WHAT TO PRODUCE. All lines in the listing below from the one containing "Список желаний (0)" through the last should be written out exactly, and only those.

RECORDS FOR THIS EXERCISE.

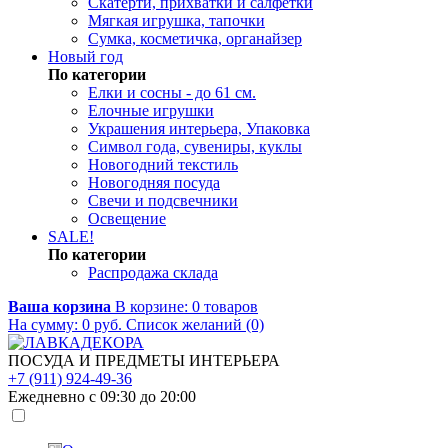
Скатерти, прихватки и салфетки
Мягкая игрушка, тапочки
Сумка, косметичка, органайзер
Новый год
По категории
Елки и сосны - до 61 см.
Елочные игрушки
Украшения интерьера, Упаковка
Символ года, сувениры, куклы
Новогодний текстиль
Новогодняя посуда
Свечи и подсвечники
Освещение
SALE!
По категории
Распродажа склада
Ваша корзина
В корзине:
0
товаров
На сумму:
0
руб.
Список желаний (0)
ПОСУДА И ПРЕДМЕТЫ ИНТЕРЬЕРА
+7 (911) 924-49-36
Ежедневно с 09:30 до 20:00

RESPONSE.
Список желаний (0)
ПОСУДА И ПРЕДМЕТЫ ИНТЕРЬЕРА
+7 (911) 924-49-36
Ежедневно с 09:30 до 20:00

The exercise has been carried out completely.